Se dispersan por estas salas un total de 117 obras seleccionadas de uno de los núcleos más interesantes de sus amplias y variadas colecciones: el de la pintura española del siglo XIX. El recorrido, comisariado por Javier Barón, arranca con Francisco de Goya y se extiende hasta el modernismo y el postmodernismo catalán. significativas obras de Francisco de Goya y Agustín Esteve, un retrato neoclásico de Zacarías González Velázquez y cuatro pinturas de Vicente López que evidencian su evolución desde las referencias al barroco tardío de su formación hasta las obras con tintes románticos de su última fase. Este periodo,
el Romanticismo, está muy bien representado en sus focos principales, Sevilla y Madrid. En el primero, los retratos de Antonio María Esquivel y de su hijo Carlos María y las cuatro vistas de Manuel Barrón ponen de manifiesto la calidad que alcanzaron ambos géneros entre los artistas sevillanos. Los pintores madrileños también destaca- ron en el retrato, como se muestra aquí en las tres obras de juventud y de la primera madurez de su máximo exponente, Federico de Madrazo. Junto a él, la vena goyesca, vinculada a los cartones para tapices y a las escenas de guerra y violencia del pintor aragonés, aparece excelentemente plasmada en las obras de Eugenio Lucas Velázquez. Las pinturas de género de Dionisio Fierros y Eduardo Rosales (con la recuperación de una relevante obra de este que se hallaba en paradero desconocido) revelan el interés que existió por las escenas de costumbres en el tránsito del Romanticismo al realismo.

El siguiente apartado de la muestra trata las numerosas corrientes que surgieron en el último tercio del siglo. En él tuvieron cabida tanto el género histórico (en el que destacaron Ignacio León y Escosura y Francisco Domingo) como el paisaje, verdadero cauce de renovación tanto en su vertiente realista (con Carlos de Haes, Agustín Riancho, Martín Rico, Mariano Fortuny y Luis Álvarez Catalá) como en la naturalista (con Aureliano de Beruete, Eliseo Meifrén, José Moreno Carbonero y Cecilio Pla entre otros). También las costumbres atrajeron la atención de los pintores, influidos algunos como Luis Menéndez Pidal por la tradición realista española del Siglo de Oro.
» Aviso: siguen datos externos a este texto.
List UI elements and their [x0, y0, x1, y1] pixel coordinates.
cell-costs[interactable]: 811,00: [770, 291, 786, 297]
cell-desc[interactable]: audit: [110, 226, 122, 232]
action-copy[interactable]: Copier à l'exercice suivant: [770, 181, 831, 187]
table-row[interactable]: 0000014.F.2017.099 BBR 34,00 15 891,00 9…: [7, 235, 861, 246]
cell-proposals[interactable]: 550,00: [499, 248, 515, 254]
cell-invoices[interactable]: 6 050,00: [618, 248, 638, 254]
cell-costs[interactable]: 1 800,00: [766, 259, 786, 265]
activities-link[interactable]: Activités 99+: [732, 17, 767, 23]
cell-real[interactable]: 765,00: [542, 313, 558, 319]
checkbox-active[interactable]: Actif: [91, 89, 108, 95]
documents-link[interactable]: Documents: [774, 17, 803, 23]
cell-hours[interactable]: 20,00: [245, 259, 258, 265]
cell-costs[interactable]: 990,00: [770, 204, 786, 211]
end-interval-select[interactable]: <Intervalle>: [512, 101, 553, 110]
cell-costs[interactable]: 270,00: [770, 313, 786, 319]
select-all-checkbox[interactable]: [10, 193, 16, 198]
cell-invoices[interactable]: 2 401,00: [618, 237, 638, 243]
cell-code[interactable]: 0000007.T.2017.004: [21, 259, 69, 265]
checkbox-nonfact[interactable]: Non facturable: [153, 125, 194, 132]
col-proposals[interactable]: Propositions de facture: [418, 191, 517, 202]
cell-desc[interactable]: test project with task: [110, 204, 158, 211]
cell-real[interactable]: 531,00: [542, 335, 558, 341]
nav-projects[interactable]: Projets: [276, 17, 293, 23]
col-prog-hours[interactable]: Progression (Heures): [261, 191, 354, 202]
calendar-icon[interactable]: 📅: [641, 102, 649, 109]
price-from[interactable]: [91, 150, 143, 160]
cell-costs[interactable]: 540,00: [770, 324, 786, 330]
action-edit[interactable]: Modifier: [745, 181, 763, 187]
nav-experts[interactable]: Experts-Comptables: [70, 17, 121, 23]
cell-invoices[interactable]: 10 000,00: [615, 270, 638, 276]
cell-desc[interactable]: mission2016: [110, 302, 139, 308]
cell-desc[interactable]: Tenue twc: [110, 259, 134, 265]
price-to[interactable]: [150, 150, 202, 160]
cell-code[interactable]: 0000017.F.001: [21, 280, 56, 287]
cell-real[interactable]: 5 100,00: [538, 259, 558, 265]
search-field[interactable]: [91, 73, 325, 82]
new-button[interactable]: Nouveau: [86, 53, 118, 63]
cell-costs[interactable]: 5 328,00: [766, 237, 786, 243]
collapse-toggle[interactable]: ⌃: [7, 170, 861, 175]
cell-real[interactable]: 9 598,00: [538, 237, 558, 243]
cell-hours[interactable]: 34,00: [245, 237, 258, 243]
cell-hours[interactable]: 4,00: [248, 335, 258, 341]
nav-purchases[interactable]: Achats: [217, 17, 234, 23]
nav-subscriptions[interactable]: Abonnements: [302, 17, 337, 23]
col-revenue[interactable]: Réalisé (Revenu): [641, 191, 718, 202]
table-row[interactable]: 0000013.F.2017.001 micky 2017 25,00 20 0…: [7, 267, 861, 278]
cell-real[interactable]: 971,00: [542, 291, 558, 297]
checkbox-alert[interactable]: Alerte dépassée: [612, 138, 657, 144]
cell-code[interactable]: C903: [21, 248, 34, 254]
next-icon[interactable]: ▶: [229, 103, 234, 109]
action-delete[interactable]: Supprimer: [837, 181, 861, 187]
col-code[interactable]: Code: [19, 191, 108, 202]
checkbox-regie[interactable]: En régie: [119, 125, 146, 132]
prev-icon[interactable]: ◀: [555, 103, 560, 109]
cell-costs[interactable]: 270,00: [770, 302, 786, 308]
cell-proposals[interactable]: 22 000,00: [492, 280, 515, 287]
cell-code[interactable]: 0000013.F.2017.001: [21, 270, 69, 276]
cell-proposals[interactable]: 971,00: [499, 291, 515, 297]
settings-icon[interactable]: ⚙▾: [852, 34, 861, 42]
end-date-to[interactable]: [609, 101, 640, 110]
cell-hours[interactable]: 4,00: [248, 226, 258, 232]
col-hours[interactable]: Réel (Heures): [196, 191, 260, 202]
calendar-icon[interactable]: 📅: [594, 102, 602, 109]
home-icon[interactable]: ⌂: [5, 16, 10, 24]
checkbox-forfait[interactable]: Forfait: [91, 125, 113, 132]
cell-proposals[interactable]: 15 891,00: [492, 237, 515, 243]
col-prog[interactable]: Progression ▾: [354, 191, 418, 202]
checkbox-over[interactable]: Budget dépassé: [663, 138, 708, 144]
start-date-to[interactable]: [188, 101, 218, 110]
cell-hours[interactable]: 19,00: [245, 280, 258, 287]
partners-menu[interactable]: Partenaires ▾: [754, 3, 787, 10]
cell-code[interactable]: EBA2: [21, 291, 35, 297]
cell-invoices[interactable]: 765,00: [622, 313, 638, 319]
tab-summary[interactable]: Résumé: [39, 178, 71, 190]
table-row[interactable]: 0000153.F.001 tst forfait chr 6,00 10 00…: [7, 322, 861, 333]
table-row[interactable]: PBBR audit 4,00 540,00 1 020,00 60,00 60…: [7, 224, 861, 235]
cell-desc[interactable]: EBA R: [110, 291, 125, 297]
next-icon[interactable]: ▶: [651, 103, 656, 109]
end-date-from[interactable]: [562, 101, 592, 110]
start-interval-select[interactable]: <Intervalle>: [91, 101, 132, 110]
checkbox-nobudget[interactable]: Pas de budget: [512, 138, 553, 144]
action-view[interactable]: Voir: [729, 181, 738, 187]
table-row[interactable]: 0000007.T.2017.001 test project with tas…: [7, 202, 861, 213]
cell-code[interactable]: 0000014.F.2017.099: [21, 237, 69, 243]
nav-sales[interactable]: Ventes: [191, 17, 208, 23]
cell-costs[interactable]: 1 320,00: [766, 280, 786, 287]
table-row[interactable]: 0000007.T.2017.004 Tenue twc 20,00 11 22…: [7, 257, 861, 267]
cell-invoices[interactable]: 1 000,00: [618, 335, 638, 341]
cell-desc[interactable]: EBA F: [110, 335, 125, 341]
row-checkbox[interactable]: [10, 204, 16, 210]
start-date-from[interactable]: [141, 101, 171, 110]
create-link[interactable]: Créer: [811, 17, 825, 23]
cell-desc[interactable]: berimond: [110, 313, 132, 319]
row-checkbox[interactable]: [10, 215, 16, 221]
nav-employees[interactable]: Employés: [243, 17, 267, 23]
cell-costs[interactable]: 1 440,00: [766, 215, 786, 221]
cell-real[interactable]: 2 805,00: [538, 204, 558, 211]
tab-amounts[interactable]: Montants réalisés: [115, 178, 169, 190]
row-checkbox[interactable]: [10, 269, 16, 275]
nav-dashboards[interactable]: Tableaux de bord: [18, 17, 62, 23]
La sección más importante de la muestra es en la que cuelgan las numerosas obras de Joaquín Sorolla que alberga la Colección Masaveu. El empresario y filántropo Pedro Masaveu Peterson sentía verdadera pasión por la obra del valenciano y llegó a atesorar 59 obras del artista, 46 de las cuales forman parte de la Colección Masaveu. Estos fondos le convierten en el coleccionista privado español que más obras ha reunido de Sorolla y el segundo a nivel mundial después de Archer M. Huntington, fundador de la Hispanic Society de Nueva York. Pero también está muy bien representada la renovación
que siguió, como reacción, al triunfo de Sorolla a través de las obras de Darío de Regoyos (entre las que se encuentra la última pintada por el artista), Francisco Iturrino, Ignacio Zuloaga, Julio Romero de Torres, Evaristo Valle, Valentín de Zubiaurre y Juan de Echevarría. Esa vertiente renovadora, que destacó especialmente en el ámbito catalán, tiene
un notable protagonismo dentro de la exposición. Así, el modernismo está encarnado en las figuras de Santiago Rusiñol, con cuatro pinturas representativas de toda su trayectoria, Ramón Casas, con tres, y Hermen Anglada-Camarasa, con diez, lo que le convierte en el segundo artista con mayor número de obras en la exposición.